* Your instructions *
If a line in the data contains "caso", copy it out.

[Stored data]
········
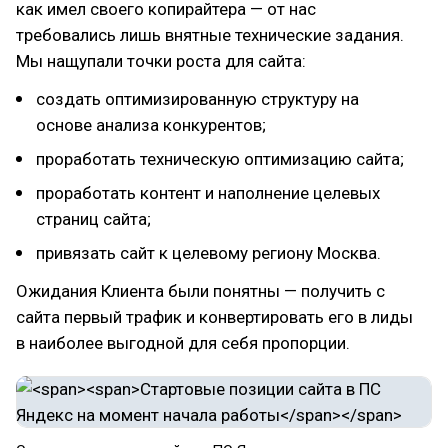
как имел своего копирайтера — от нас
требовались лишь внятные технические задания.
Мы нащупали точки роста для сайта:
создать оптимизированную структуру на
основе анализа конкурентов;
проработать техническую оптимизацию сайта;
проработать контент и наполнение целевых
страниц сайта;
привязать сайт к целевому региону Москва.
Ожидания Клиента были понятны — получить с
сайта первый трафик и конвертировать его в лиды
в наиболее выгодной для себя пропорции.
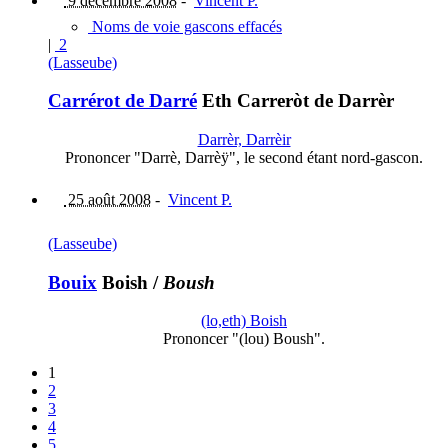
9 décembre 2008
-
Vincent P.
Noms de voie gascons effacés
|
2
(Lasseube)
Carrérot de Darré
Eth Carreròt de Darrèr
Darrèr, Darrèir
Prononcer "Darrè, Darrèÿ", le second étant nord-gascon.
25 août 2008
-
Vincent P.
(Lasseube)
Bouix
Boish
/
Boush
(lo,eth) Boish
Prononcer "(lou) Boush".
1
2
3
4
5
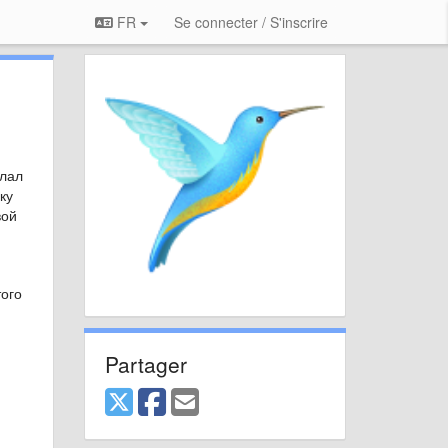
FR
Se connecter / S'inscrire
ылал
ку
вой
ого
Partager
········
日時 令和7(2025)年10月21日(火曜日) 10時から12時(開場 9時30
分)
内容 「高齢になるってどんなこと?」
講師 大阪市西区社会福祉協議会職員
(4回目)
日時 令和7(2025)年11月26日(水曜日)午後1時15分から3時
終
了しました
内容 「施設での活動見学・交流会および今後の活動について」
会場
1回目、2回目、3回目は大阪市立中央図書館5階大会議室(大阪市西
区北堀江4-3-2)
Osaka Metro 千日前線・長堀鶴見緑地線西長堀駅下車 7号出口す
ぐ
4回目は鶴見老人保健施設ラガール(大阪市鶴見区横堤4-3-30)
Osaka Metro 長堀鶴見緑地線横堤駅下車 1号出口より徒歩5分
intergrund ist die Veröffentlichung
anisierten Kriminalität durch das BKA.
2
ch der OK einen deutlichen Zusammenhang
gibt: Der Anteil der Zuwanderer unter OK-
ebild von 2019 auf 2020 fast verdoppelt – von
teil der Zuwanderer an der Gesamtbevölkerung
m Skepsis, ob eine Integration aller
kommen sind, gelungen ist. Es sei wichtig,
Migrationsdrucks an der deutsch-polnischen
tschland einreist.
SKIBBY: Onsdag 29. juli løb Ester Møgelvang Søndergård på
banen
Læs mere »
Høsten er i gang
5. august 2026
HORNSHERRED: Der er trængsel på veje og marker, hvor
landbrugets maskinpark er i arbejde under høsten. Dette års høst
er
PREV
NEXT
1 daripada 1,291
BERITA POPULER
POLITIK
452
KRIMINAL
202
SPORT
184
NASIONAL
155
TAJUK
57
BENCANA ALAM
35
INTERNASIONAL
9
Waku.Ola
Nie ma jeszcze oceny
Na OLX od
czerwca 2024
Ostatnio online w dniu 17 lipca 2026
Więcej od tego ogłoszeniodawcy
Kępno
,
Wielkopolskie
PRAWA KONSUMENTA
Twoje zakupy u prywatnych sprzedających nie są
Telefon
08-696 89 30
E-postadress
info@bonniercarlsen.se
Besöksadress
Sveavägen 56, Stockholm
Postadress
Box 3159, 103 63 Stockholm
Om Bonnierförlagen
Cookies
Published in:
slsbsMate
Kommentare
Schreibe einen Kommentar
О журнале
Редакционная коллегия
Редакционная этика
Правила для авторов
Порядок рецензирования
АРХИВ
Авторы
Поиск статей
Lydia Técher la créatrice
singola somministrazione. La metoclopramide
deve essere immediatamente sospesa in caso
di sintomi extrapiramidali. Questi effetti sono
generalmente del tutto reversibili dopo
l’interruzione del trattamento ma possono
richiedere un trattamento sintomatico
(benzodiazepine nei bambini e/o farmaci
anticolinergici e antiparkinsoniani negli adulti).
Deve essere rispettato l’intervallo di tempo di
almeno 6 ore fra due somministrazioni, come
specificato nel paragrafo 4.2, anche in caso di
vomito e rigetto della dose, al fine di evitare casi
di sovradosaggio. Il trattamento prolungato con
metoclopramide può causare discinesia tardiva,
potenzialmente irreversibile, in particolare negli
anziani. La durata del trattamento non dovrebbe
········
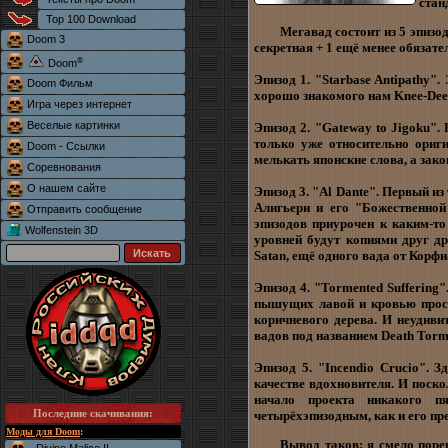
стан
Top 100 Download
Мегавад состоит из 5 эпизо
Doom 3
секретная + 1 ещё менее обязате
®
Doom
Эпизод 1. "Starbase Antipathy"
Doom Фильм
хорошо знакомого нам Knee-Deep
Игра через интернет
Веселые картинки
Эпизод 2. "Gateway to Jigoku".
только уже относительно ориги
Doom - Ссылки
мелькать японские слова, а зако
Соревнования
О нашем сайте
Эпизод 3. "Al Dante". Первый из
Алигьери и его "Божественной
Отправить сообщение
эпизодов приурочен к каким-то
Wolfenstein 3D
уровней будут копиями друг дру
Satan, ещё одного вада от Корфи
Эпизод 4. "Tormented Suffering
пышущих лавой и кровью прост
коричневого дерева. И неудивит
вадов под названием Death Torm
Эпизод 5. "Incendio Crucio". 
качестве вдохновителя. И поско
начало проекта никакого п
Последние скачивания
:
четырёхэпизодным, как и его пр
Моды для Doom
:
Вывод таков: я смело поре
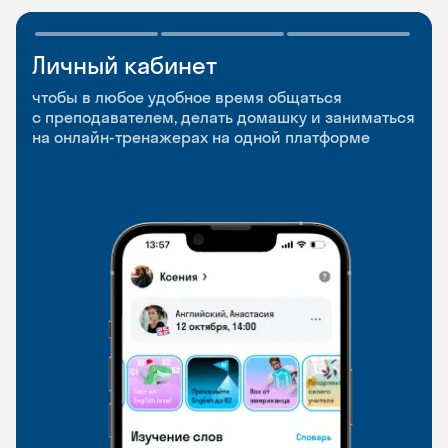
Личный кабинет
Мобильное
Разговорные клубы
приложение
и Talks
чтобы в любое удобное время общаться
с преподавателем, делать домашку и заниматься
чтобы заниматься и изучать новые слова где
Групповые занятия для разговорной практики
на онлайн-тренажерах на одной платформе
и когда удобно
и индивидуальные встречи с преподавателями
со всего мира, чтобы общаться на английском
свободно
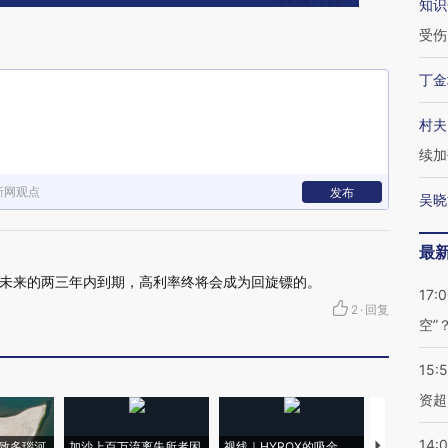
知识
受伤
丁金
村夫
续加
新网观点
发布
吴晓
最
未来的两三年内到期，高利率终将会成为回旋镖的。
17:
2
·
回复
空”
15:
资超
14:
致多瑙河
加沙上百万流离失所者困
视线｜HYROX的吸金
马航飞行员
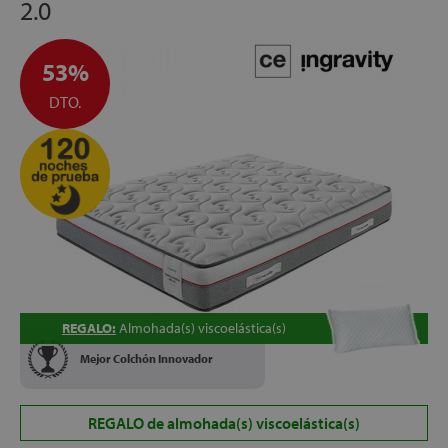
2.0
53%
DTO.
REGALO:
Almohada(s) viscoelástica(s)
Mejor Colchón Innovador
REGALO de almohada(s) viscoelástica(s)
········
* Task result *
deve essere immediatamente sospesa in caso
specificato nel paragrafo 4.2, anche in caso di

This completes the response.